Material for this task Start Marker

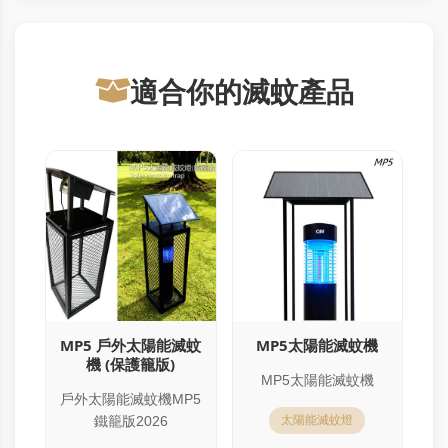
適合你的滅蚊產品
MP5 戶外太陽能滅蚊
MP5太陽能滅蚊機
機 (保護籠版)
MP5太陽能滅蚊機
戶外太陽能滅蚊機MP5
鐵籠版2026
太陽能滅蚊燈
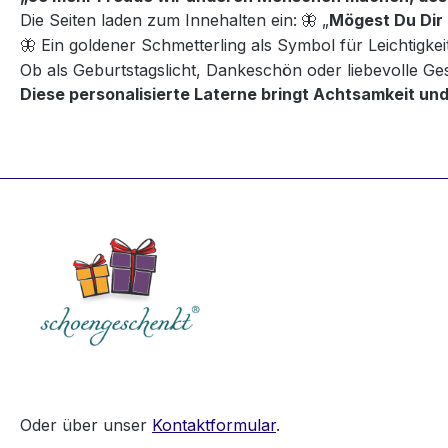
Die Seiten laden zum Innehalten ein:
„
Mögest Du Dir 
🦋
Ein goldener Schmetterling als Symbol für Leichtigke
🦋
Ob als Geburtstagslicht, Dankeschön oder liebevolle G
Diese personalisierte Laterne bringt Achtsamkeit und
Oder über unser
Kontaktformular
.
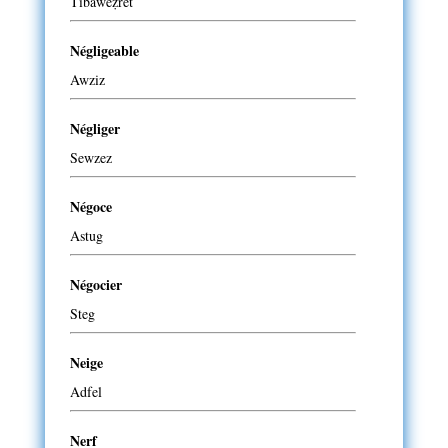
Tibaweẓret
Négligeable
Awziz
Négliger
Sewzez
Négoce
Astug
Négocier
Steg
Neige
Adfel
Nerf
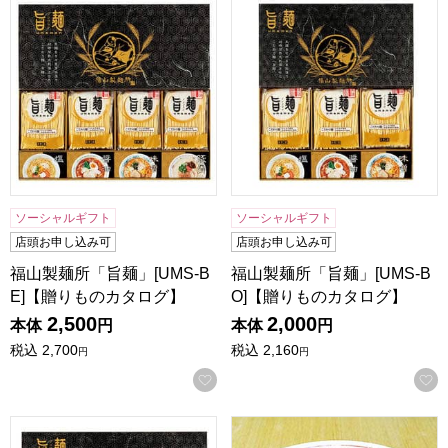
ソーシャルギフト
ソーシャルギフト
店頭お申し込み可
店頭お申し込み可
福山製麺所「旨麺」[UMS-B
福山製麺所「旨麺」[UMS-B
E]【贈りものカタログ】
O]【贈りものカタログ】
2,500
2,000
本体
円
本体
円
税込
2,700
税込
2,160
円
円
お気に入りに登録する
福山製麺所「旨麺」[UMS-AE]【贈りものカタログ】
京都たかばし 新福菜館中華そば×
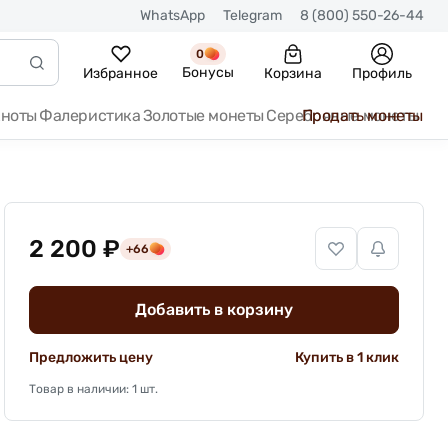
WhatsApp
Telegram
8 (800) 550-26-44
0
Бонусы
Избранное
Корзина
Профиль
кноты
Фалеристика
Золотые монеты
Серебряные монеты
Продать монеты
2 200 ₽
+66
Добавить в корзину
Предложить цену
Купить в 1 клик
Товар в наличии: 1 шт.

Material for this task End Marker

### Work instruction
Your task is to reproduce all of the material exactly. The pictures stay out.

### Written response
適合你的滅蚊產品
MP5 戶外太陽能滅蚊
MP5太陽能滅蚊機
機 (保護籠版)
MP5太陽能滅蚊機
戶外太陽能滅蚊機MP5
鐵籠版2026
太陽能滅蚊燈
Die Seiten laden zum Innehalten ein:
„
Mögest Du Dir 
🦋
Ein goldener Schmetterling als Symbol für Leichtigke
🦋
Ob als Geburtstagslicht, Dankeschön oder liebevolle G
Diese personalisierte Laterne bringt Achtsamkeit und
Oder über unser
Kontaktformular
.
Tibaweẓret
Négligeable
Awziz
Négliger
Sewzez
Négoce
Astug
Négocier
Steg
Neige
Adfel
Nerf
ソーシャルギフト
ソーシャルギフト
店頭お申し込み可
店頭お申し込み可
福山製麺所「旨麺」[UMS-B
福山製麺所「旨麺」[UMS-B
E]【贈りものカタログ】
O]【贈りものカタログ】
2,500
2,000
本体
円
本体
円
税込
2,700
税込
2,160
円
円
お気に入りに登録する
福山製麺所「旨麺」[UMS-AE]【贈りものカタログ】
京都たかばし 新福菜館中華そば×
WhatsApp
Telegram
8 (800) 550-26-44
0
Бонусы
Избранное
Корзина
Профиль
кноты
Фалеристика
Золотые монеты
Серебряные монеты
Продать монеты
2 200 ₽
+66
Добавить в корзину
Предложить цену
Купить в 1 клик
Товар в наличии: 1 шт.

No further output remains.